The task:
Among the entries below, find the lines with the word "time" and copy them.

(Document understanding data)
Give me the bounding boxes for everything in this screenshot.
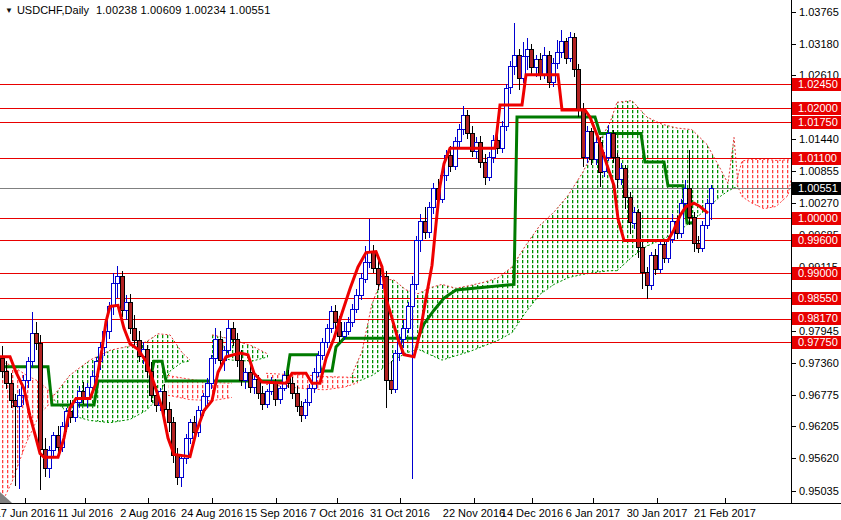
candle-bear [577, 69, 581, 110]
price-axis-tick [792, 203, 796, 204]
candle-bull [116, 276, 120, 283]
candle-bull [458, 130, 462, 142]
candle-bull [355, 295, 359, 309]
time-axis-label: 31 Oct 2016 [370, 507, 430, 519]
candle-bull [360, 279, 364, 296]
candle-bull [214, 339, 218, 358]
candle-bear [565, 42, 569, 59]
candle-bull [86, 388, 90, 399]
candle-bear [14, 401, 18, 407]
candle-bull [684, 188, 688, 203]
candle-bull [419, 221, 423, 240]
candle-bull [279, 389, 283, 400]
candle-bull [543, 55, 547, 75]
candle-bull [308, 389, 312, 403]
candle-bull [650, 256, 654, 286]
time-axis-label: 30 Jan 2017 [627, 507, 688, 519]
candle-bull [607, 134, 611, 158]
time-axis-label: 7 Oct 2016 [310, 507, 364, 519]
candle-bull [710, 188, 714, 203]
candle-bull [227, 328, 231, 350]
candle-bear [479, 143, 483, 163]
candle-bear [590, 132, 594, 159]
quote-ohlc-label: 1.00238 1.00609 1.00234 1.00551 [96, 4, 270, 16]
candle-bull [701, 225, 705, 249]
candle-bull [31, 334, 35, 361]
candle-bear [424, 221, 428, 232]
time-axis-label: 22 Nov 2016 [443, 507, 505, 519]
candle-bear [663, 245, 667, 258]
symbol-marker-icon: ▼ [5, 6, 13, 15]
price-axis-tick [792, 395, 796, 396]
level-price-label[interactable]: 0.97750 [792, 336, 841, 349]
level-price-label[interactable]: 0.99600 [792, 234, 841, 247]
candle-bear [232, 328, 236, 339]
candle-bear [629, 198, 633, 223]
level-price-label[interactable]: 0.98170 [792, 312, 841, 325]
price-axis-tick [792, 75, 796, 76]
price-axis[interactable]: 1.037651.031801.026101.014401.008551.002… [791, 0, 841, 503]
price-axis-tick [792, 426, 796, 427]
candle-bear [291, 383, 295, 393]
candle-bull [206, 383, 210, 397]
chart-plot-area[interactable]: ▼USDCHF,Daily1.00238 1.00609 1.00234 1.0… [0, 0, 792, 503]
candle-bear [236, 339, 240, 360]
price-axis-label: 0.95620 [792, 452, 839, 465]
mt4-chart-window: ▼USDCHF,Daily1.00238 1.00609 1.00234 1.0… [0, 0, 841, 520]
candle-bull [432, 188, 436, 207]
candle-bull [78, 391, 82, 402]
level-price-label[interactable]: 1.00000 [792, 212, 841, 225]
candle-bear [654, 256, 658, 269]
candle-bull [454, 142, 458, 167]
candle-bull [351, 309, 355, 323]
candle-bear [612, 134, 616, 158]
candle-bull [343, 331, 347, 337]
candle-bear [390, 380, 394, 389]
candle-bull [552, 64, 556, 83]
price-axis-tick [792, 44, 796, 45]
candle-bear [121, 276, 125, 311]
candle-bull [428, 208, 432, 233]
level-price-label[interactable]: 0.99000 [792, 267, 841, 280]
price-axis-label: 0.95035 [792, 485, 839, 498]
candle-bull [586, 132, 590, 157]
candle-bear [334, 312, 338, 323]
candle-bull [501, 126, 505, 148]
price-axis-label: 0.96775 [792, 389, 839, 402]
chart-canvas[interactable] [0, 0, 792, 503]
candle-bull [74, 402, 78, 417]
candle-bull [326, 328, 330, 342]
candle-bull [304, 402, 308, 415]
candle-bear [548, 55, 552, 82]
level-price-label[interactable]: 0.98550 [792, 292, 841, 305]
candle-bear [582, 110, 586, 157]
level-price-label[interactable]: 1.02000 [792, 102, 841, 115]
level-price-label[interactable]: 1.01750 [792, 116, 841, 129]
price-axis-tick [792, 491, 796, 492]
candle-bull [569, 38, 573, 59]
candle-bull [189, 423, 193, 438]
candle-bull [253, 380, 257, 388]
candle-bear [484, 163, 488, 178]
candle-bull [488, 157, 492, 177]
candle-bear [35, 334, 39, 344]
candle-bear [296, 393, 300, 406]
candle-bear [57, 435, 61, 448]
candle-bull [52, 435, 56, 450]
candle-bull [509, 66, 513, 88]
candle-bear [693, 218, 697, 244]
level-price-label[interactable]: 1.02450 [792, 78, 841, 91]
candle-bull [317, 356, 321, 373]
candle-bull [125, 302, 129, 311]
candle-bear [168, 410, 172, 423]
level-price-label[interactable]: 1.01100 [792, 152, 841, 165]
candle-bull [415, 241, 419, 285]
time-axis-label: 14 Dec 2016 [501, 507, 563, 519]
candle-bear [573, 38, 577, 70]
time-axis[interactable]: 17 Jun 201611 Jul 20162 Aug 201624 Aug 2… [0, 503, 841, 520]
candle-bull [505, 88, 509, 126]
candle-bull [27, 361, 31, 380]
candle-bull [633, 212, 637, 223]
candle-bull [659, 245, 663, 269]
candle-bull [313, 372, 317, 389]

Response to the exercise:
time-axis-label: 31 Oct 2016 [370, 507, 430, 519]
time-axis-label: 30 Jan 2017 [627, 507, 688, 519]
time-axis-label: 7 Oct 2016 [310, 507, 364, 519]
time-axis-label: 22 Nov 2016 [443, 507, 505, 519]
time-axis-label: 14 Dec 2016 [501, 507, 563, 519]
time-axis[interactable]: 17 Jun 201611 Jul 20162 Aug 201624 Aug 2… [0, 503, 841, 520]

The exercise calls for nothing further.